Darmawan memastikan bahwa PLN Grup tak hanya memberikan pasokan listrik andal tetapi juga menyuplai kebutuhan listrik melalui sumber energi bersih.
"Malam ini menjadi simbol bahwa pengembangan bisnis PLN Grup hari ini sudah jauh expand. Kami bukan hanya menyediakan listrik, kami berkembang dan siap menghadirkan layanan yang jauh lebih beragam sesuai kebutuhan pelanggan. Batam akan menjadi role model. Dan seantero Indonesia akan menjadikan Batam sebagai best practice dan percontohan," ujar Darmawan.

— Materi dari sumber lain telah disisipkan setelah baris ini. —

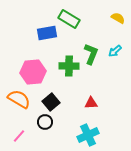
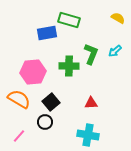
green rectangle: moved 1 px down; rotated 15 degrees counterclockwise
cyan cross: rotated 35 degrees clockwise
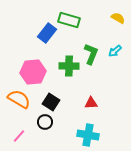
blue rectangle: rotated 42 degrees counterclockwise
black square: rotated 18 degrees counterclockwise
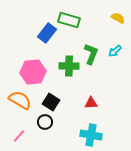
orange semicircle: moved 1 px right, 1 px down
cyan cross: moved 3 px right
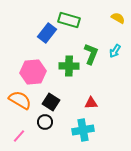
cyan arrow: rotated 16 degrees counterclockwise
cyan cross: moved 8 px left, 5 px up; rotated 20 degrees counterclockwise
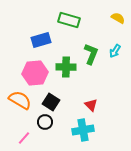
blue rectangle: moved 6 px left, 7 px down; rotated 36 degrees clockwise
green cross: moved 3 px left, 1 px down
pink hexagon: moved 2 px right, 1 px down
red triangle: moved 2 px down; rotated 48 degrees clockwise
pink line: moved 5 px right, 2 px down
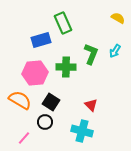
green rectangle: moved 6 px left, 3 px down; rotated 50 degrees clockwise
cyan cross: moved 1 px left, 1 px down; rotated 25 degrees clockwise
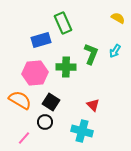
red triangle: moved 2 px right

Pertumbuhan ekonomi di Kota Batam pada tahun 2021 mampu tumbuh dengan angka 4,75 persen. Angka tersebut lebih tinggi dibandingkan pertumbuhan ekonomi Provinsi Kepulauan Riau sebesar 3,43 persen dan secara nasional 3,69 persen. Bahkan pada triwulan II tahun 2022 perekonomian Batam tumbuh 5,01 persen.
Walikota Batam yang diwakili Asisten I Pemerintah Kota Batam, Yusfa Hendri meyakini di tahun 2023 ini rentang pertumbuhan ekonomi batam itu ada di kisaran 5,5 sampai dengan 6,8 persen. Ini adalah hasil dari kebijakan Pemkot Batam yang tetap menjaga aktivitas industri dan pembangunan daerah saat pandemi.
Pertumbuhan ekonomi juga terlihat dari mulai pulihnya jumlah wisatawan yang berkunjung ke Batam. Pada tahun 2020, jumlah wisatawan hanya sekitar 2.000 orang, sementara pada tahun 2022 sudah lebih dari 565 ribu.
Jumlah tersebut akan meningkat seiring pembangunan infrastruktur seperti peningkatan lebar jalan, Bandar Udara Internasional Batam, dan penyediaan transportasi publik seperti Lintas Rel Terpadu (LRT).